### Transcribed page contents
'''

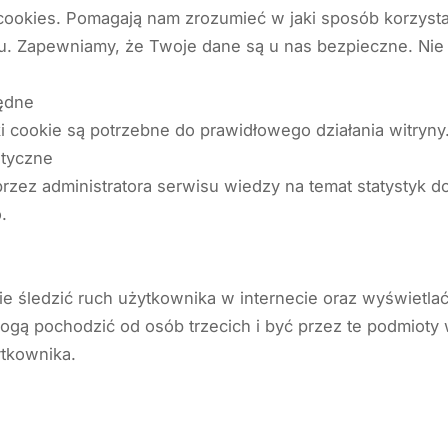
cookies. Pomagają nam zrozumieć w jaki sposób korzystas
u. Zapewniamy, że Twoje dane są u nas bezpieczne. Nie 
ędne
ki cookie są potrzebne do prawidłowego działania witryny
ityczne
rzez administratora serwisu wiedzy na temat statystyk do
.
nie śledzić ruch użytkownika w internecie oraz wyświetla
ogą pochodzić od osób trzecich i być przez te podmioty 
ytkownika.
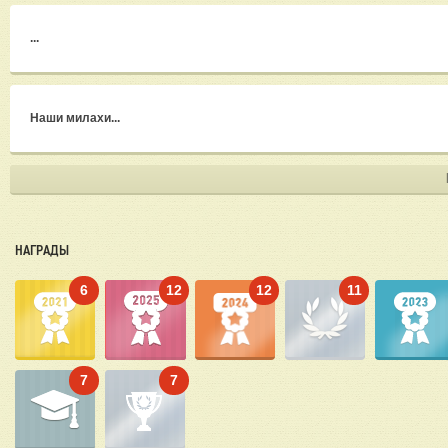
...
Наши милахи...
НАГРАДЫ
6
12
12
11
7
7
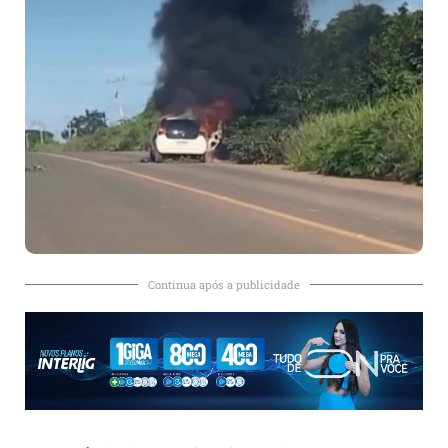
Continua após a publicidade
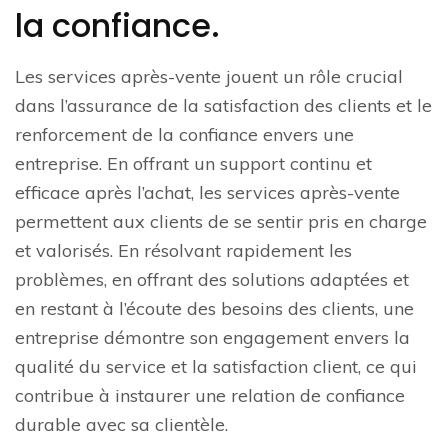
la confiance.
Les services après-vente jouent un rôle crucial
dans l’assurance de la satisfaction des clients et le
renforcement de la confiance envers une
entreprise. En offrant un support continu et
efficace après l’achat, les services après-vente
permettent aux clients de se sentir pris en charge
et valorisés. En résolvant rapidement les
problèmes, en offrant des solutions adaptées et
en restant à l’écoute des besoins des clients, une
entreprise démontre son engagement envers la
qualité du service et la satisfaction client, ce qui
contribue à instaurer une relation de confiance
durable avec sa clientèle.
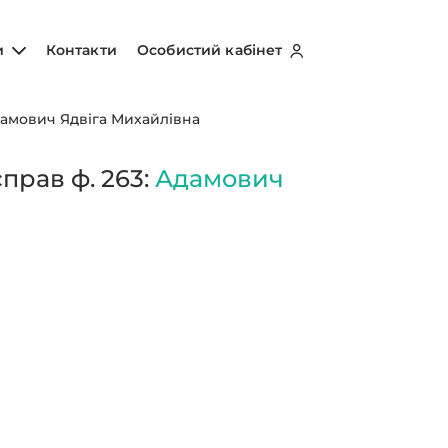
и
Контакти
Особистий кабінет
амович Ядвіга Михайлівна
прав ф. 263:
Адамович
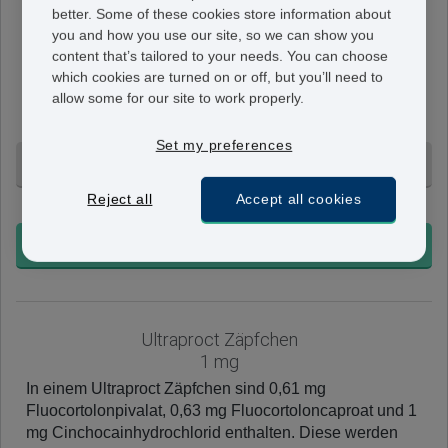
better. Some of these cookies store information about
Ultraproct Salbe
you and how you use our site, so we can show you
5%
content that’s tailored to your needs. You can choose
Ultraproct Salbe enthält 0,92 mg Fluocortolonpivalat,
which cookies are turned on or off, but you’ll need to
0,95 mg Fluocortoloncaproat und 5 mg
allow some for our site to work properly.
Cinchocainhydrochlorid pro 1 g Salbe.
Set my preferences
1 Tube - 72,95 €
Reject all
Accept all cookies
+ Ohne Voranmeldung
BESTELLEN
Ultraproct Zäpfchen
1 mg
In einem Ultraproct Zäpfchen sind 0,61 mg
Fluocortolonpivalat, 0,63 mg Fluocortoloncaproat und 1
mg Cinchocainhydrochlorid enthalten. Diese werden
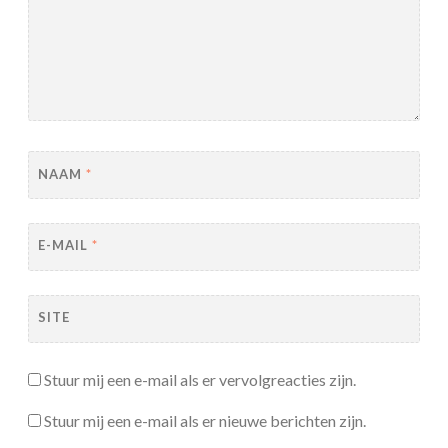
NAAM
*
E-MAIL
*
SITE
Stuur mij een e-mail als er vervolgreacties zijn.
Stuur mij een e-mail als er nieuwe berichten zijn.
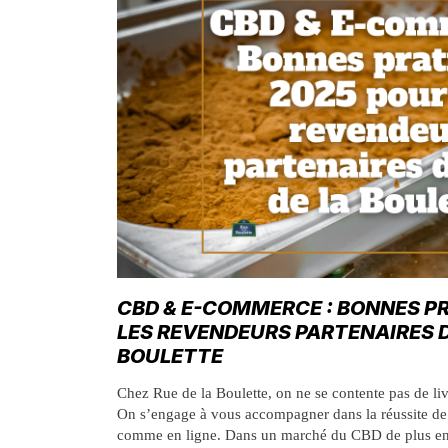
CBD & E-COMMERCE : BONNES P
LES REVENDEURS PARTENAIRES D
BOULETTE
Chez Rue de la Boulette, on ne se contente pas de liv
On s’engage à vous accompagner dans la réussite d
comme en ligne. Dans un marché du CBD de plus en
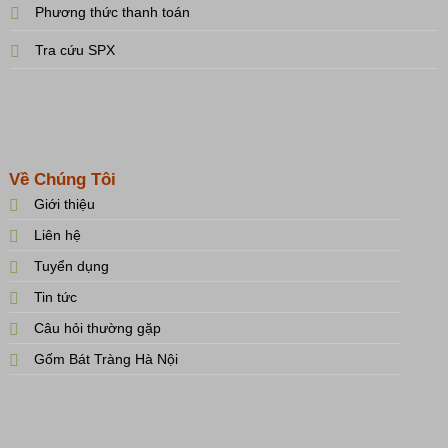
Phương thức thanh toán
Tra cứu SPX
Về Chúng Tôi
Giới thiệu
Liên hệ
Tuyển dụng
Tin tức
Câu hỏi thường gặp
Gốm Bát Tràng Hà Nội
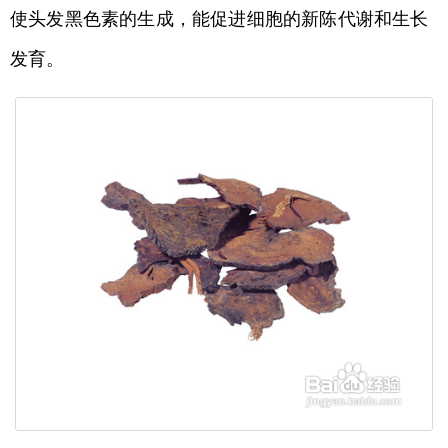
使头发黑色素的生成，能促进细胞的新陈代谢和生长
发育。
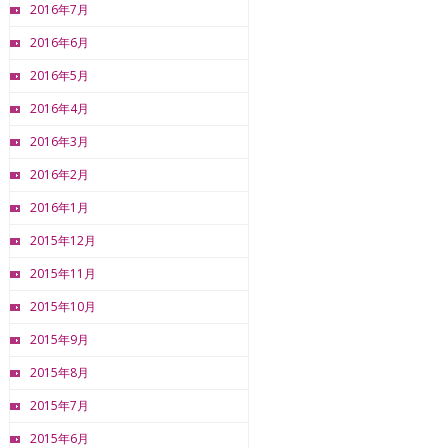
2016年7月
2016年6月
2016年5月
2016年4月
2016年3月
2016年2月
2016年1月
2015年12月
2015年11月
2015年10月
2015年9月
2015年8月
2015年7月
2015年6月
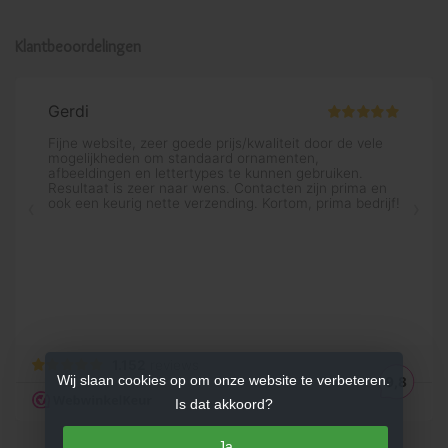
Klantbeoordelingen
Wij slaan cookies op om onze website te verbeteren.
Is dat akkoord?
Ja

'''

### TASK TO CARRY OUT
Only the line with "permettent aux clients" and those preceding it, back to the first line of the entries, should be repeated exactly, without pictures.

### SOLUTION FOR THIS EXERCISE
cookies. Pomagają nam zrozumieć w jaki sposób korzystas
u. Zapewniamy, że Twoje dane są u nas bezpieczne. Nie 
ędne
ki cookie są potrzebne do prawidłowego działania witryny
ityczne
rzez administratora serwisu wiedzy na temat statystyk do
.
nie śledzić ruch użytkownika w internecie oraz wyświetla
ogą pochodzić od osób trzecich i być przez te podmioty 
ytkownika.
...
Наши милахи...
НАГРАДЫ
6
12
12
11
7
7
Continua após a publicidade
la confiance.
Les services après-vente jouent un rôle crucial
dans l’assurance de la satisfaction des clients et le
renforcement de la confiance envers une
entreprise. En offrant un support continu et
efficace après l’achat, les services après-vente
permettent aux clients de se sentir pris en charge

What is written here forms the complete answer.